Chris Brown popełnił kilka błędów w swojej przeszłości, ale wygląda na to, że w końcu może chcieć wziąć za nie odpowiedzialność. Brąz pojawia się na okładce Billboard magazyn — artykuł w dobrym momencie, biorąc pod uwagę, że na imprezie zorganizowanej przez niego podobno w noc poprzedzającą galę MTV Video Music Awards doszło do strzelaniny.
Suge Knight, były prezes Death Row Records, został zastrzelony podczas tej imprezy. Chociaż Brown wydaje się przepraszać za swoje życie, wydaje się również obwiniać moce za wszystko, co mu się przydarza.
„Zdaję sobie sprawę, że to, czym się zajmuję, otwiera moje życie na publiczną analizę i że Mam wobec wszystkich odpowiedzialność z powodu tego narażenia” – powiedział Brown Billboard, według E! Aktualności.
Brown przyznał również, że być może był „poza kontrolą” – prawdopodobnie w związku z jego ciągłymi problemami prawnymi, które najpierw wynikały z pobicia przez niego swojej ówczesnej dziewczyny, Rihanny.
„Mogę powiedzieć, że jestem tylko człowiekiem i popełniłem błędy” – wyjaśnił. „Mogę powiedzieć, że staram się żyć swoim życiem w najbardziej prawdziwy, uczciwy sposób, w jaki potrafię. Nie jestem doskonały, nikt nie jest. Nikt nie jest dla mnie twardszy niż ja. Nikt nie może zadowolić wszystkich. Nikt nie może żyć przeszłością i oczekiwać rozwoju. Posuwam się do przodu i mam nadzieję, że nie definiuje mnie tylko kilka chwil w moim życiu, ale wszystkie chwile, które będą składać się na moje życie”.

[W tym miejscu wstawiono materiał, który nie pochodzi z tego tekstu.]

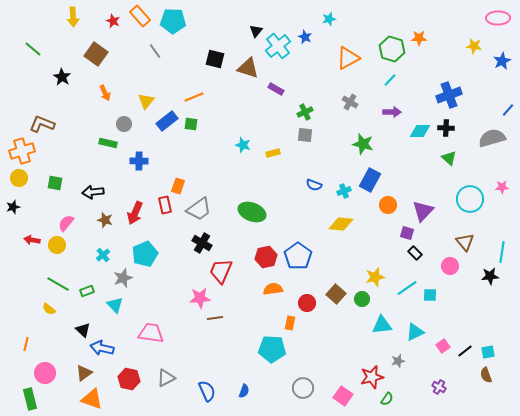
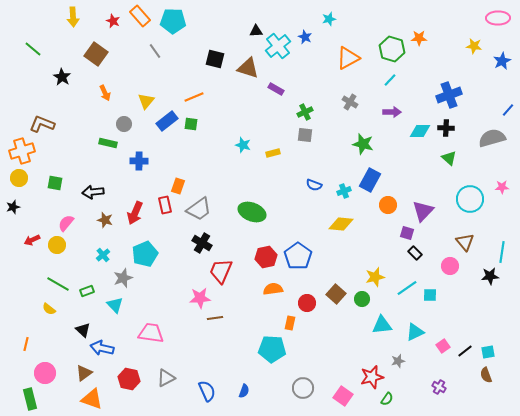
black triangle at (256, 31): rotated 48 degrees clockwise
red arrow at (32, 240): rotated 35 degrees counterclockwise
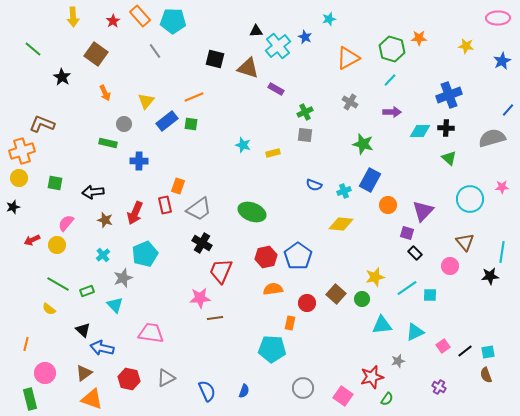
red star at (113, 21): rotated 16 degrees clockwise
yellow star at (474, 46): moved 8 px left
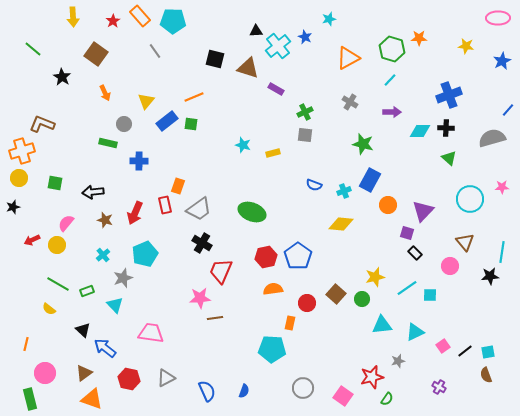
blue arrow at (102, 348): moved 3 px right; rotated 25 degrees clockwise
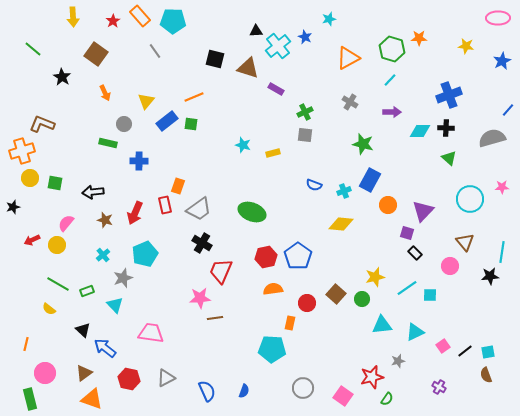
yellow circle at (19, 178): moved 11 px right
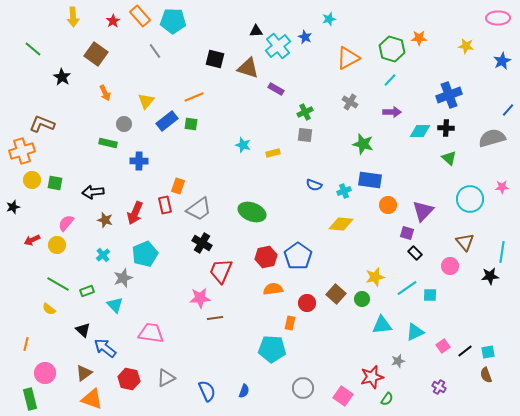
yellow circle at (30, 178): moved 2 px right, 2 px down
blue rectangle at (370, 180): rotated 70 degrees clockwise
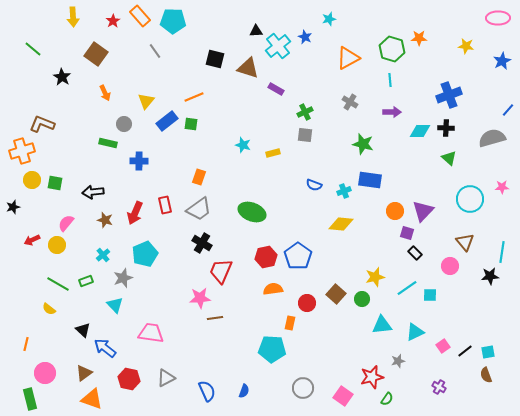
cyan line at (390, 80): rotated 48 degrees counterclockwise
orange rectangle at (178, 186): moved 21 px right, 9 px up
orange circle at (388, 205): moved 7 px right, 6 px down
green rectangle at (87, 291): moved 1 px left, 10 px up
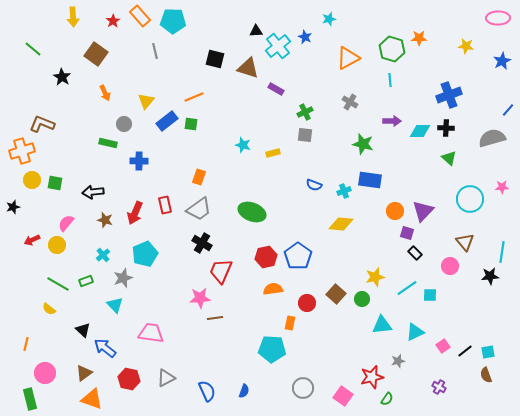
gray line at (155, 51): rotated 21 degrees clockwise
purple arrow at (392, 112): moved 9 px down
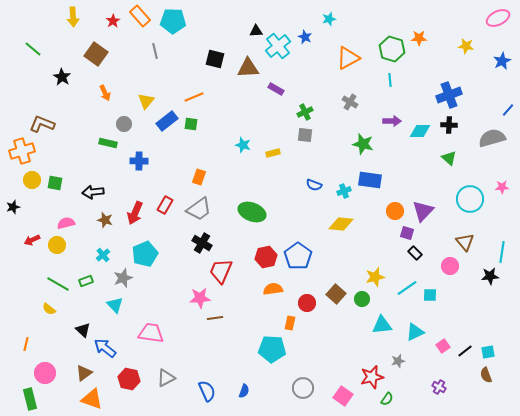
pink ellipse at (498, 18): rotated 25 degrees counterclockwise
brown triangle at (248, 68): rotated 20 degrees counterclockwise
black cross at (446, 128): moved 3 px right, 3 px up
red rectangle at (165, 205): rotated 42 degrees clockwise
pink semicircle at (66, 223): rotated 36 degrees clockwise
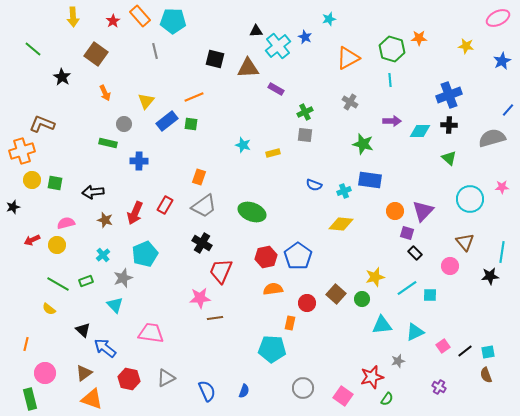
gray trapezoid at (199, 209): moved 5 px right, 3 px up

Rihanna nie skomentowała jeszcze wypowiedzi Browna, ale Suge Knight wydawał się nie tylko wybaczyć Brownowi, ale także osobie lub ludziom, którzy go zastrzelili. Powiedział TMZ wkrótce po postrzeleniu: „Nawet gdybym [wiedział], nie sądzę, aby to było naprawdę ważne, kto pociągnął za spust i kogo widziałem pociągnął za spust, myślę, że radzę sobie wyjątkowo dobrze, cieszę się, że dobrze sobie radzę i cokolwiek się stanie, dzieje się."
Podczas strzelaniny nie dokonano żadnych aresztowań.